You know, Could you make some comments in terms of COVID-nineteen in Turkey? And that shutdown, does it have any impact on mining operations?
Speaker 2
No, it doesn't cause it. It's similar to what we've seen all through actually in Turkey. There's been at times where there's been restrictions placed that hasn't entirely brought the country on a shutdown. So the mining industry is sort of considering that the essential service group. And so we can continue to operate as long as it's done safely.
So the restrictions are really around just the public and restricting hours in out of their homes and that sort of stuff. They went through more recently quite a big spike in COVID cases, and it's really just in response to that in short term. Particularly the fact that they're just about to start celebrating their religious holidays as well, where it's a lot more people usually mobile moving around. So they're trying to avoid another big spike.
Speaker 5
Of course, got it. Those are all the questions I have. Thanks again, Rod and team, and congrats again.
Speaker 2
Thanks, guys.
Speaker 0
The next question comes from Mike Parkin with National Bank. Please go ahead.
Speaker 7
Hi, guys. Thanks for taking my questions and congrats on the solid quarter. Most of my questions have been answered.
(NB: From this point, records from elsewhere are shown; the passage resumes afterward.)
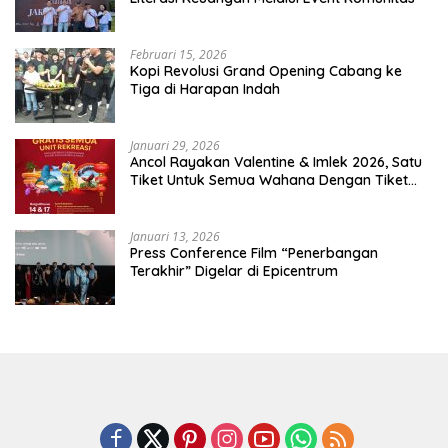
Februari 15, 2026
Kopi Revolusi Grand Opening Cabang ke
Tiga di Harapan Indah
Januari 29, 2026
Ancol Rayakan Valentine & Imlek 2026, Satu
Tiket Untuk Semua Wahana Dengan Tiket
Terusan Rp150.000 Bebas Masuk Seluruh Unit
Rekreasi
Januari 13, 2026
Press Conference Film “Penerbangan
Terakhir” Digelar di Epicentrum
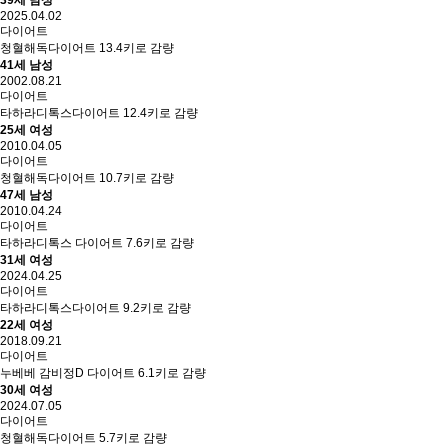
39세 남성
2025.04.02
다이어트
청혈해독다이어트 13.4키로 감량
41세 남성
2002.08.21
다이어트
타하라디톡스다이어트 12.4키로 감량
25세 여성
2010.04.05
다이어트
청혈해독다이어트 10.7키로 감량
47세 남성
2010.04.24
다이어트
타하라디톡스 다이어트 7.6키로 감량
31세 여성
2024.04.25
다이어트
타하라디톡스다이어트 9.2키로 감량
22세 여성
2018.09.21
다이어트
누베베 감비정D 다이어트 6.1키로 감량
30세 여성
2024.07.05
다이어트
청혈해독다이어트 5.7키로 감량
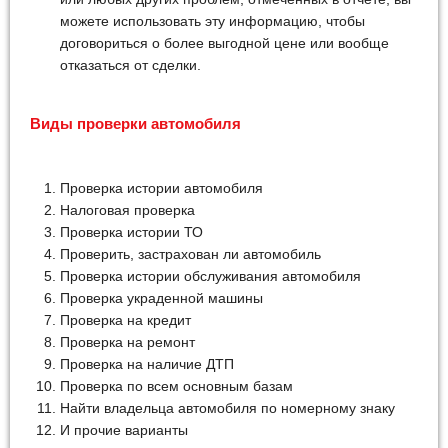
можете использовать эту информацию, чтобы
договориться о более выгодной цене или вообще
отказаться от сделки.
Виды проверки автомобиля
Проверка истории автомобиля
Налоговая проверка
Проверка истории ТО
Проверить, застрахован ли автомобиль
Проверка истории обслуживания автомобиля
Проверка украденной машины
Проверка на кредит
Проверка на ремонт
Проверка на наличие ДТП
Проверка по всем основным базам
Найти владельца автомобиля по номерному знаку
И прочие варианты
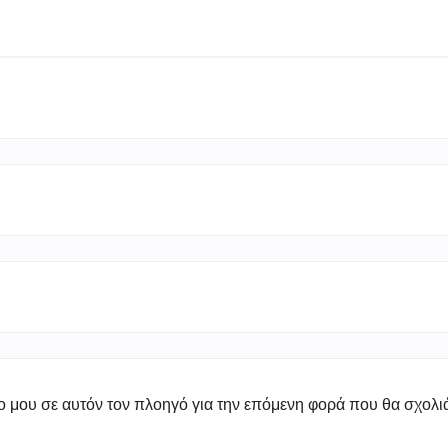
πο μου σε αυτόν τον πλοηγό για την επόμενη φορά που θα σχολ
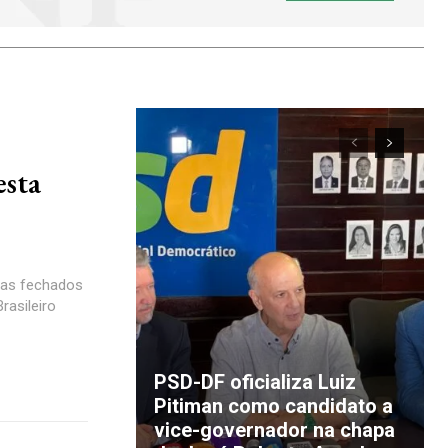
esta
dias fechados
rasileiro
PSD-DF oficializa Luiz
Pitiman como candidato a
vice-governador na chapa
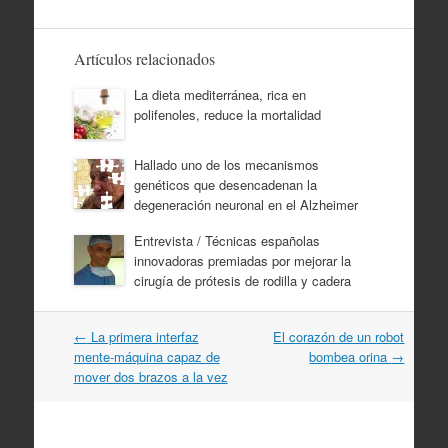
Artículos relacionados
La dieta mediterránea, rica en
polifenoles, reduce la mortalidad
Hallado uno de los mecanismos
genéticos que desencadenan la
degeneración neuronal en el Alzheimer
Entrevista / Técnicas españolas
innovadoras premiadas por mejorar la
cirugía de prótesis de rodilla y cadera
Navegación
←
La primera interfaz
El corazón de un robot
por
mente-máquina capaz de
bombea orina
→
artículos
mover dos brazos a la vez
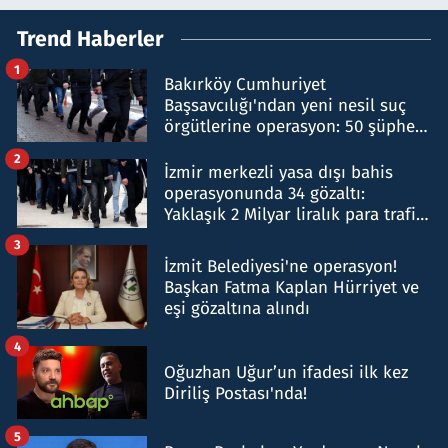
Trend Haberler
1
Bakırköy Cumhuriyet
Başsavcılığı'ndan yeni nesil suç
örgütlerine operasyon: 50 şüpheli
hakkında gözaltı kararı
2
İzmir merkezli yasa dışı bahis
operasyonunda 34 gözaltı:
Yaklaşık 2 Milyar liralık para trafiği
tespit edildi
3
İzmit Belediyesi'ne operasyon!
Başkan Fatma Kaplan Hürriyet ve
eşi gözaltına alındı
4
Oğuzhan Uğur’un ifadesi ilk kez
Diriliş Postası'nda!
5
Just one, on the exploration side of things, where when could we expect the next exploration update coming out of Marigold? And, you know, just in terms of drilling the Trenton Canyon oxides, how are how are you kind of on that program?
Is that program well established and ramping up? Or are you still kind of mobilizing drills and stuff? And, you know, should we expect kind of a greater number of holes coming in the second half versus the first half in terms of updates?
Speaker 4
So we we are ramping up in in that area. We will bring out over the next, couple of quarters an update of, Trenton Canyon, and we will bring out updates of each of each of the sort of the more, advanced exploration sites, so from CB and from Copler, to provide updates of where we are across all of the businesses. In Trenton Canyon, we took a step back in doing more drilling before we advanced into study work at Trenton Canyon to to make sure we fully understand that resource before we proceed to the next step. But we are we are out there drilling.
Speaker 7
Okay. Great. And then with pitorrhea, when do you think you'd be in a position to start drilling from the underground?
Speaker 4
So after the merger, we took the opportunity, and we put the advancement of the underground decline on hold while we do a more wholesome assessment of the current resource, the current resource knowledge, and the status of that study. So, we don't have an immediate plans on drilling, in the Pederaya underground. This
Speaker 0
concludes the question and answer session. I would like to turn the conference back over to Rod Antal for any closing remarks.
Speaker 2
Great. Thanks, Anastasia. And again, thank you all for joining us today. Really solid quarter, and it's obviously nice to introduce Alison that way to the company and hopefully have many more of them to come. Thanks again, and have a great day.
Speaker 0
This concludes today's conference call. You may disconnect your lines. Thank you for participating, and have a pleasant day.